# Senior Police Officer Gail Thomas



## kwflatbed (Dec 29, 2004)

*Senior Police Officer*

*Gail Thomas*

Atlanta Police Department, Georgia

End of Watch: Tuesday, January 24, 2012

*Bio & Incident Details*

*Age:* 46
*Tour:* 15 years
*Badge #* Not available

*Cause:* Vehicular assault
*Incident Date:* 1/24/2012
*Weapon:* Automobile; Alcohol involved
*Suspect:* Charged with vehicular homicide

· Leave a Reflection
· Add to My Heroes
· Update this memorial



Senior Police Officer Gail Thomas was struck and killed by a suspected drunk driver while assisting other officers with a traffic incident on the exit ramp from southbound I-75 to northbound I-85.

She had just exited her vehicle when she was struck. The drunk driver was arrested and charged with vehicular homicide, DUI, and reckless driving.

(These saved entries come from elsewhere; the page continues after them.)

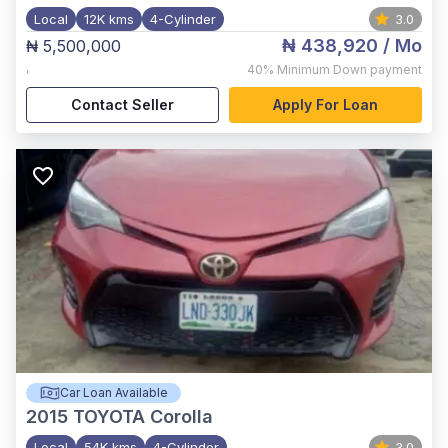
Local
12K kms
4-Cylinder
3.0
₦ 438,920
/ Mo
₦ 5,500,000
,
40%
Minimum Down payment
Contact Seller
Apply For Loan
Car Loan Available
2015
TOYOTA Corolla
Local
54K kms
4-Cylinder
3.0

Officer Thomas had served with the Atlanta Police Department for 15 years.
​Please contact the following agency to send condolences or to obtain funeral arrangements:
Chief George Turner
Atlanta Police Department
226 Peachtree Street SW
Atlanta, GA 30303

Phone: (404) 614-6544

Read more: http://www.odmp.org/officer/21106-senior-police-officer-gail-thomas#ixzz1kVBRtSdE


----------



## DEI8 (Jan 20, 2006)

Rest in Peace


----------



## dano448 (Feb 21, 2006)

Rest in peace Officer Thomas!


----------



## CJIS (Mar 12, 2005)

RIP Officer


----------



## Guest (Jan 26, 2012)

RIP Officer Thomas


----------



## ShmitDiesel (May 21, 2010)

RIP Officer Thomas


----------



## SPINMASS (Jan 30, 2004)

RIP Officer


----------